Mr. Rawlings, who was elected Nov. 3 in a ballot marred by fraud and threats of violence, will be sworn in Jan. 7.
As civilian president, he will have broad governing powers. The opposition parties, protesting alleged corruption in the presidential poll, boycotted the Dec. 29 legislative ballot, allowing Rawlings's National Democratic Congress to sweep parliament.
"He's a man of the people," says Kokoi Mota Teye, a housewife in the port town of Tema, near Accra. "He's brought a lot of changes," she says, sitting in the front yard of her small, two-story home of solid construction.
"My feeling is that he's a real populist - that [his style of politics is] not an act," says a Western diplomat.
Rawlings came to power in a military coup in 1979, then stepped down a few months later. An elected government held control until 1981, when he again seized power.
As military head of state, he is credited with building roads and schools, and bringing street lights to many villages. Most such developments have been funded by foreign donors and the World Bank.
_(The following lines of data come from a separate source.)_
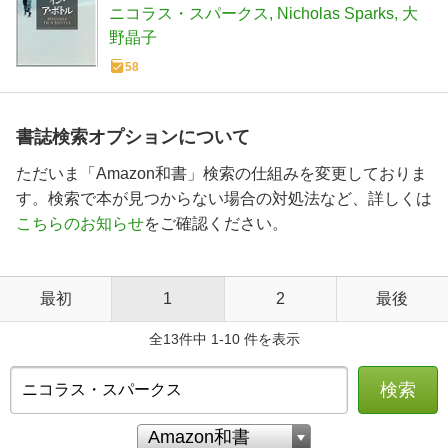
ニコラス・スパークス
Nicholas Sparks
大
野晶子
58
書誌検索オプションについて
ただいま「Amazon和書」検索の仕組みを変更しておりま
す。検索で本が見つからない場合の対処法など、詳しくは
こちらのお知らせ
をご確認ください。
最初
1
2
最後
全13件中 1-10 件を表示
検索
Many Ghanaians and Western diplomats say Rawlings is honest, in contrast with the reputations for corruption many African heads of state have held.
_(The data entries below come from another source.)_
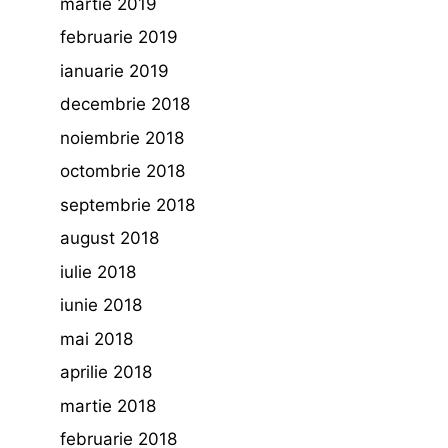
martie 2019
februarie 2019
ianuarie 2019
decembrie 2018
noiembrie 2018
octombrie 2018
septembrie 2018
august 2018
iulie 2018
iunie 2018
mai 2018
aprilie 2018
martie 2018
februarie 2018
At the University of Ghana here, Dean of Students Kwesi Yankah describes Rawlings as pragmatic, a man who has brought a new awareness to Ghanaians of their rights. He says Rawlings frequently sets aside protocol to join workers in the their tasks - the kind of informality that has won him widespread support.
But Mr. Yankah also suggests that Rawlings's informality and "spontaneity" is simply a political technique. Ghanaian journalist Kofi Coomson agrees: "He's a brilliant actor. If you don't have the facts, he's mesmerizing."
Just as there is a debate over the real Jerry Rawlings, so is there debate over human rights and the extent to which Ghana has achieved democracy.
Deputy Foreign Secretary Mohamed ibn Chambas told the Monitor the recent presidential multiparty presidential election will make a difference in Ghana. "We'll have a parliament, a constitution. It will put Ghana in the mainstream."
"A lot of progress has been made," says a Western diplomat. "There's more democracy than there was two years ago."
Indeed, the government permitted opposition parties, and its monopoly on newspapers has ended.
For many Ghanaians, though, Rawlings' early years as dictator still weigh heavily. Following convictions in people's tribunals, many of Rawlings' critics were executed. Others, including several judges, simply disappeared. Mr. Chambas says, "We've had to come down pretty hard on some adventurers."
Albert Adu Boahen, the runner-up in the presidential race, calls Rawlings "a bloodthirsty, military dictator." Professor Boahen adds, however, that "since 1984, his human rights record is not that bad."
And Ghanaian attorney Kwasi Owusu-Yeboa worries about the judiciary. He says that judges accustomed to pleasing Rawlings with their rulings may find it hard to assert independence in their decisions.